§ **WHAT IS REQUIRED**
Set down every entry exactly as it stands, omitting any picture.

════════════════

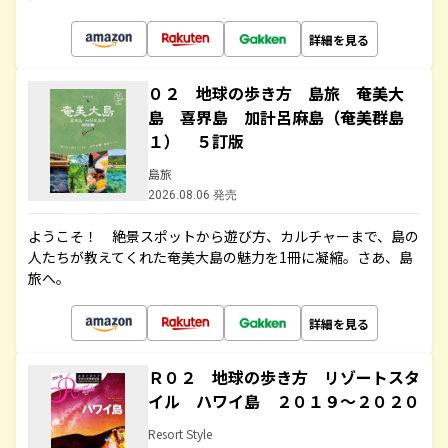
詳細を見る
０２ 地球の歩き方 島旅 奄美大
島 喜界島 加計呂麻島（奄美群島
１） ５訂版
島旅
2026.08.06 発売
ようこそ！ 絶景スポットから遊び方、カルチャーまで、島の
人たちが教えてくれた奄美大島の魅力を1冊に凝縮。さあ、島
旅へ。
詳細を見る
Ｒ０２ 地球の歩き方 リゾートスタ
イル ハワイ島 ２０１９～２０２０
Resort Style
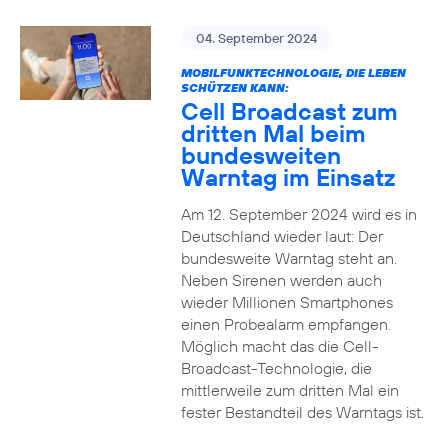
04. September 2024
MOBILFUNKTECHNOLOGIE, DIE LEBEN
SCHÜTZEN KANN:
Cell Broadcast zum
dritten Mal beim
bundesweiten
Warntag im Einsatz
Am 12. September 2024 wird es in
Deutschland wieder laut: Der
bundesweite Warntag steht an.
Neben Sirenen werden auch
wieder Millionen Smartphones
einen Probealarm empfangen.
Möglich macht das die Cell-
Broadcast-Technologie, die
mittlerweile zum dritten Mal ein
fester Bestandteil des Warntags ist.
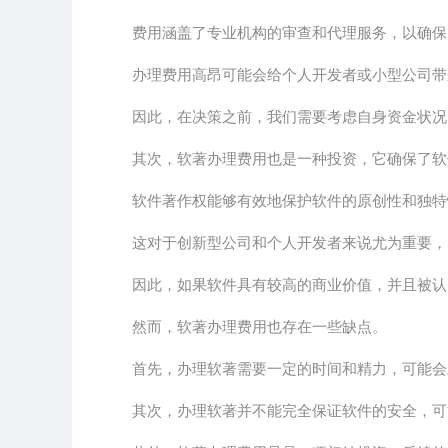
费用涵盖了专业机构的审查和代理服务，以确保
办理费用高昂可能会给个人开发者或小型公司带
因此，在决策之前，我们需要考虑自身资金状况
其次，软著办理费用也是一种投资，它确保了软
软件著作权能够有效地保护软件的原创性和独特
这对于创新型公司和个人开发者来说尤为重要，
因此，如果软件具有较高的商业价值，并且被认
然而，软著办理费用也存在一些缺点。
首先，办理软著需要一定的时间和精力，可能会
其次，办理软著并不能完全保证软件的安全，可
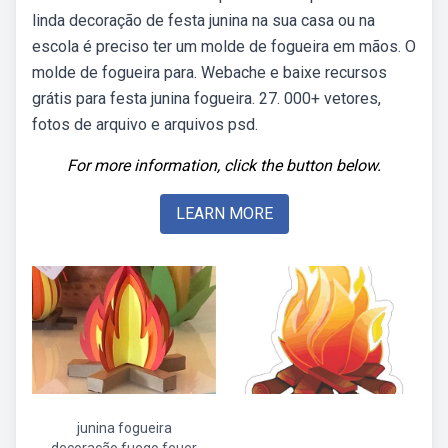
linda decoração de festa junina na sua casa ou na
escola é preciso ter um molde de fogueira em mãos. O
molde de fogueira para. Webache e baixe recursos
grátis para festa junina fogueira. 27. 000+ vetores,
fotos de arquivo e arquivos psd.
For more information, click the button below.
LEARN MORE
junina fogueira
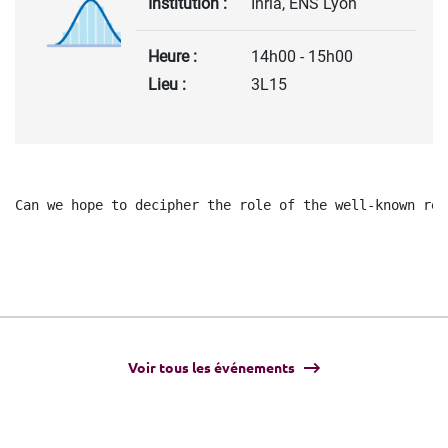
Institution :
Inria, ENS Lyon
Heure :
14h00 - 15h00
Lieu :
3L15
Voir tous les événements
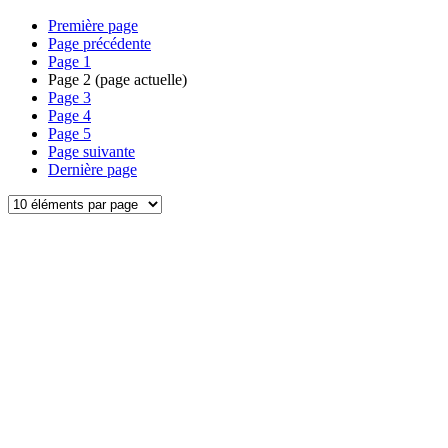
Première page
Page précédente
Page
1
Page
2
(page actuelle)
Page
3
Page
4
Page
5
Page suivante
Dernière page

════════════════

§ **SOLUTION**
詳細を見る
０２ 地球の歩き方 島旅 奄美大
島 喜界島 加計呂麻島（奄美群島
１） ５訂版
島旅
2026.08.06 発売
ようこそ！ 絶景スポットから遊び方、カルチャーまで、島の
人たちが教えてくれた奄美大島の魅力を1冊に凝縮。さあ、島
旅へ。
詳細を見る
Ｒ０２ 地球の歩き方 リゾートスタ
イル ハワイ島 ２０１９～２０２０
Resort Style
04. September 2024
MOBILFUNKTECHNOLOGIE, DIE LEBEN
SCHÜTZEN KANN:
Cell Broadcast zum
dritten Mal beim
bundesweiten
Warntag im Einsatz
Am 12. September 2024 wird es in
Deutschland wieder laut: Der
bundesweite Warntag steht an.
Neben Sirenen werden auch
wieder Millionen Smartphones
einen Probealarm empfangen.
Möglich macht das die Cell-
Broadcast-Technologie, die
mittlerweile zum dritten Mal ein
fester Bestandteil des Warntags ist.
费用涵盖了专业机构的审查和代理服务，以确保
办理费用高昂可能会给个人开发者或小型公司带
因此，在决策之前，我们需要考虑自身资金状况
其次，软著办理费用也是一种投资，它确保了软
软件著作权能够有效地保护软件的原创性和独特
这对于创新型公司和个人开发者来说尤为重要，
因此，如果软件具有较高的商业价值，并且被认
然而，软著办理费用也存在一些缺点。
首先，办理软著需要一定的时间和精力，可能会
其次，办理软著并不能完全保证软件的安全，可
linda decoração de festa junina na sua casa ou na
escola é preciso ter um molde de fogueira em mãos. O
molde de fogueira para. Webache e baixe recursos
grátis para festa junina fogueira. 27. 000+ vetores,
fotos de arquivo e arquivos psd.
For more information, click the button below.
LEARN MORE
junina fogueira
Institution :
Inria, ENS Lyon
Heure :
14h00 - 15h00
Lieu :
3L15
Voir tous les événements
Première page
Page précédente
Page
1
Page
2
(page actuelle)
Page
3
Page
4
Page
5
Page suivante
Dernière page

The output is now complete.